At this point, the basic preparation work is completed, and the complete deployment process will begin later.
♦️
Cluster deployment
yum installs related packages
ceph1 execution
yum install python-setuptools ceph-deploy -y
#注意查看 ceph-deploy 的版本 ceph-deploy --version
ceph1, ceph2, ceph3 execution
yum install -y ceph ceph-mon ceph-osd ceph-mds ceph-radosgw ceph-mgr
After the relevant packages are deployed, the cluster should be initialized first
mkdir /data/my-cluster
cd /data/my-cluster
ceph-deploy new ceph1
Make sure there are no exceptions and errors during execution
#mon服务的初始化
ceph-deploy mon create-initial
#将配置文件拷贝到对应的节点
ceph-deploy admin ceph2 ceph3
#如果想部署高可用的monitor ,可以将ceph2也加入mon集群
ceph-deploy mon add ceph2
# 复制ceph 相关文件,执行后可以使用ceph -s
cp ceph.client.admin.keyring /etc/ceph/
#Ensure a few pieces of information here. This is the condition to ensure deployment and continue moving forward.

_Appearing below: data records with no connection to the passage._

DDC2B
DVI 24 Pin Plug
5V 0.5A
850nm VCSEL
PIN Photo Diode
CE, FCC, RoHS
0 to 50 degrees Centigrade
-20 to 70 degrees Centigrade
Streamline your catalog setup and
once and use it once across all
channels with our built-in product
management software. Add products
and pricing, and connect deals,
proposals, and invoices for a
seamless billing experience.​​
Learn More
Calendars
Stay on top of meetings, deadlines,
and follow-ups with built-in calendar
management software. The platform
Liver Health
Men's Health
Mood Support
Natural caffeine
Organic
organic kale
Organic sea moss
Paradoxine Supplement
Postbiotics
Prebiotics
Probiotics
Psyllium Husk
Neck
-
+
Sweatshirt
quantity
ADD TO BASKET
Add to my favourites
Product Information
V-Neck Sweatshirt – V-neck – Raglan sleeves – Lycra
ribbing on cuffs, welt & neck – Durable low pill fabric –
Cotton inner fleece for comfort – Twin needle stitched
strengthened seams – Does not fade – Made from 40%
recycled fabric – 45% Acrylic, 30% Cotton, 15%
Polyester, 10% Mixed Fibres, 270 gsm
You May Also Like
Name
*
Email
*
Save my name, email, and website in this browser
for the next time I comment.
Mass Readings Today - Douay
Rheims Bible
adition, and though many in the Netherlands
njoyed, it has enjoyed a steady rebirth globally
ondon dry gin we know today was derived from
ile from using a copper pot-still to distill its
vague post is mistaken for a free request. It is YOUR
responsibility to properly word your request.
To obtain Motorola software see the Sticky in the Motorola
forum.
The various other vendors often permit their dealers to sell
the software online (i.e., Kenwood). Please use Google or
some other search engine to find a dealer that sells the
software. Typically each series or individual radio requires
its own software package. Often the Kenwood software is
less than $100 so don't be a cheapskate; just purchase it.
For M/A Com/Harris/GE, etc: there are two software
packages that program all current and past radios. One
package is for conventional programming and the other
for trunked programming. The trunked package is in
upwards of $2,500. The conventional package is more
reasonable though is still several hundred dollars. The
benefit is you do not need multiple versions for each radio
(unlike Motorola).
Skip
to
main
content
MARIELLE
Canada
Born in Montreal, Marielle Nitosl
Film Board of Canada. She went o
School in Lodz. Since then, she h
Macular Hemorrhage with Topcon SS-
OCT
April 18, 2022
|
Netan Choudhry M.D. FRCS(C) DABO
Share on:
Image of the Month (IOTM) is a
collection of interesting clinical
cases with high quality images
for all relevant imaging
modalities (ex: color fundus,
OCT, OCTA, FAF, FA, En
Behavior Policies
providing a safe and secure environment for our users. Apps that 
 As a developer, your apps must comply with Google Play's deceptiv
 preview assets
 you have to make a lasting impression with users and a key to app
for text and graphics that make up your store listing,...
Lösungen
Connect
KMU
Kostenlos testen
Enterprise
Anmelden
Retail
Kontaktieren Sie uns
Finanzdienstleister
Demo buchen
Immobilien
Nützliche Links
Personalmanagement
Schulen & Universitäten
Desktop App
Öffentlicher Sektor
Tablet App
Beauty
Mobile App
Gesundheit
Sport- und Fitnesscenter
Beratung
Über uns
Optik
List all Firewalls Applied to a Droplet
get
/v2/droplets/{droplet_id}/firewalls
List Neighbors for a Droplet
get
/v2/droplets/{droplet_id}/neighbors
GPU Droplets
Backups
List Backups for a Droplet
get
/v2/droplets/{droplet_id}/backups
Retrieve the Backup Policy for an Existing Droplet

1.ceph -s cluster is in HEALTH OK state
2. Is there a mon process?
3.Mon service checks whether it is running
The above 3 steps actually mean the same thing. If your health is ok, you don’t need to read the next two steps.
If it is not health ok, there will probably be two exceptions, one is a time synchronization exception error, and the other is a safe mode problem
#时间同步异常报错
clock skew detected on mon.node2
#禁用不 安全模式 报错“mon is allowing insecure global_id reclaim”

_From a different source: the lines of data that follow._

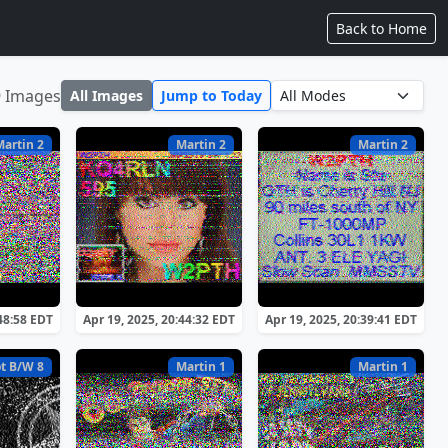
Back to Home
9 Images
All Images
Jump to Today
Martin 2
Martin 2
Martin 2
:48:58 EDT
Apr 19, 2025, 20:44:32 EDT
Apr 19, 2025, 20:39:41 EDT
t B/W 8
Martin 1
Martin 1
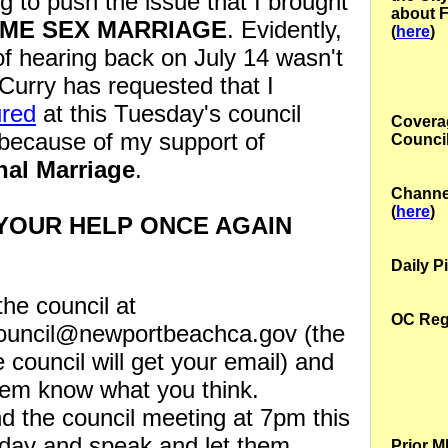
g to push the issue that I brought
about 
ME SEX MARRIAGE
. Evidently,
(
here
)
of hearing back on July 14 wasn't
Curry has requested that I
red
at this Tuesday's council
Coverag
because of my support of
Council
nal Marriage
.
Channe
(
here
)
 YOUR HELP ONCE AGAIN
Daily Pi
the council at
OC Regi
council@newportbeachca.gov (the
e council will get your email) and
hem know what you think.
d the council meeting at 7pm this
day and speak and let them
Prior 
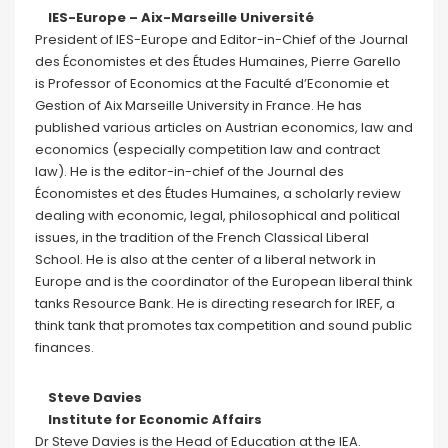
IES-Europe – Aix-Marseille Université
President of IES-Europe and Editor-in-Chief of the Journal
des Économistes et des Études Humaines, Pierre Garello
is Professor of Economics at the Faculté d’Economie et
Gestion of Aix Marseille University in France. He has
published various articles on Austrian economics, law and
economics (especially competition law and contract
law). He is the editor-in-chief of the Journal des
Économistes et des Études Humaines, a scholarly review
dealing with economic, legal, philosophical and political
issues, in the tradition of the French Classical Liberal
School. He is also at the center of a liberal network in
Europe and is the coordinator of the European liberal think
tanks Resource Bank. He is directing research for IREF, a
think tank that promotes tax competition and sound public
finances.
Steve Davies
Institute for Economic Affairs
Dr Steve Davies is the Head of Education at the IEA.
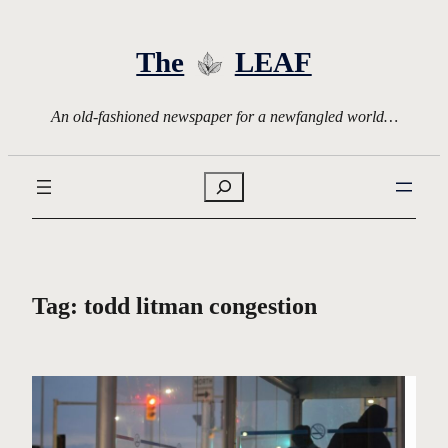
Skip
to
The
LEAF
content
An old-fashioned newspaper for a newfangled world…
Search
Tag:
todd litman congestion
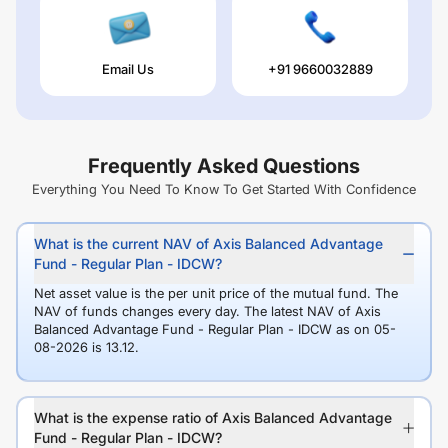
Email Us
+91 9660032889
Frequently Asked Questions
Everything You Need To Know To Get Started With Confidence
What is the current NAV of Axis Balanced Advantage
Fund - Regular Plan - IDCW?
Net asset value is the per unit price of the mutual fund. The
NAV of funds changes every day. The latest NAV of Axis
Balanced Advantage Fund - Regular Plan - IDCW as on 05-
08-2026 is 13.12.
What is the expense ratio of Axis Balanced Advantage
Fund - Regular Plan - IDCW?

ceph config set mon auth_allow_insecure_global_id_reclaim false
After mon confirms its health, continue the deployment of mgr.
ceph-deploy mgr create ceph1
#如果想部署高可用mgr,可以将ceph2、ceph3也添加进来
ceph-deploy mgr create ceph2
After deployment, also confirm whether the status in ceph -s is normal and whether related processes and services are normal.

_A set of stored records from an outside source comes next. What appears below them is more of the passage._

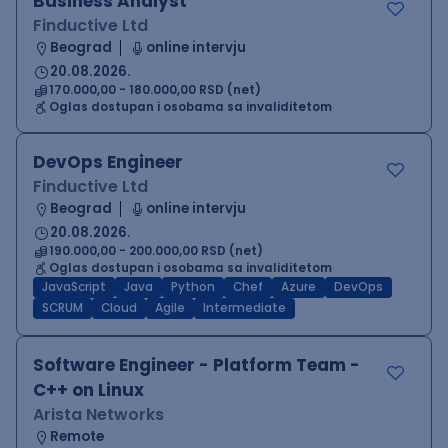
Business Analyst
Finductive Ltd
Beograd
online intervju
20.08.2026.
170.000,00 - 180.000,00 RSD (net)
Oglas dostupan i osobama sa invaliditetom
DevOps Engineer
Finductive Ltd
Beograd
online intervju
20.08.2026.
190.000,00 - 200.000,00 RSD (net)
Oglas dostupan i osobama sa invaliditetom
JavaScript
Java
Python
Chef
Azure
DevOps
SCRUM
Cloud
Agile
Intermediate
Software Engineer - Platform Team -
C++ on Linux
Arista Networks
Remote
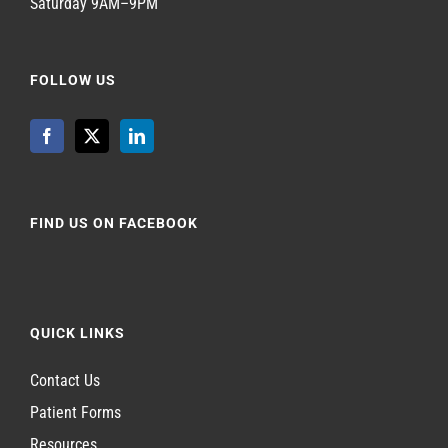
Saturday 9AM–9PM
FOLLOW US
FIND US ON FACEBOOK
QUICK LINKS
Contact Us
Patient Forms
Resources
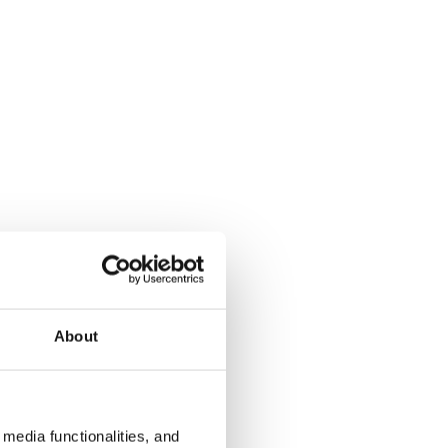
About
media functionalities, and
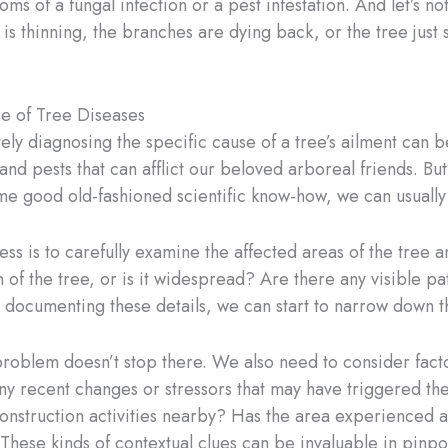
 of a fungal infection or a pest infestation. And let’s not
 is thinning, the branches are dying back, or the tree just 
se of Tree Diseases
y diagnosing the specific cause of a tree’s ailment can be 
 and pests that can afflict our beloved arboreal friends. But
me good old-fashioned scientific know-how, we can usually 
ess is to carefully examine the affected areas of the tree a
 of the tree, or is it widespread? Are there any visible pa
 documenting these details, we can start to narrow down th
problem doesn’t stop there. We also need to consider factors
any recent changes or stressors that may have triggered th
construction activities nearby? Has the area experienced a
hese kinds of contextual clues can be invaluable in pinpo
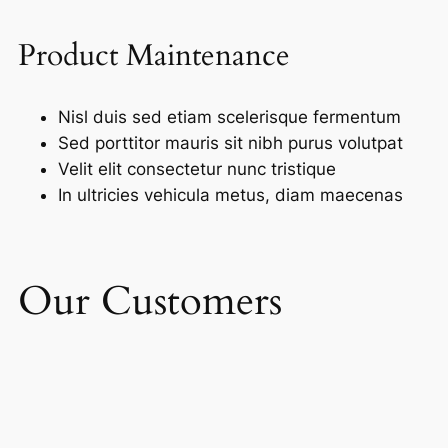
Product Maintenance
Nisl duis sed etiam scelerisque fermentum
Sed porttitor mauris sit nibh purus volutpat
Velit elit consectetur nunc tristique
In ultricies vehicula metus, diam maecenas
Our Customers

ps -ef|grep mgr process whether there is
The problem I encountered here is that there was no problem with the initialization, but the mgr process never came back to normal. I checked the service startup log and found that the directory permissions of mgr under /var are root. The service startup is the ceph user, and I need to chown to modify the permissions.
Then after restarting the service, the process started normally.
After mgr ends, continue to initialize the osd. Before this step, you need to prepare the disk in advance. It is best that it has not been formatted, otherwise you need to do a cleanup step.
ceph-deploy disk zap ceph1 /dev/sda3
#然后添加 osd
ceph-deploy osd create --data /dev/sda3 ceph2
ceph-deploy osd create --data /dev/sda3 ceph3
After adding it, also confirm whether the process services are normal.
Some ceph commands
#检查集群状态命令
ceph -s
# 查看osd状态
ceph osd status
#列出所有ceph服务
systemctl status ceph\*.service ceph\*.target
#启动所有服务的守护进程
systemctl start ceph.target
#停止所有服务的守护进程
systemctl stop ceph.target
#按照服务类型启动服务守护进程
systemctl start ceph-osd.target
systemctl start ceph-mon.target
systemctl start ceph-mds.target
If you encounter problems during the deployment process and want to roll back, you can use the following command. During my deployment this time, I rolled back twice, and the third time the deployment was finally successful.
#这步 部署的yum包也会删除
ceph-deploy purge ceph1 ceph2 ceph3
ceph-deploy forgetkeys
At this point, the basic deployment is over, but if it is officially used, the subsequent maintenance has just begun. If it is specific, it will continue to be updated later.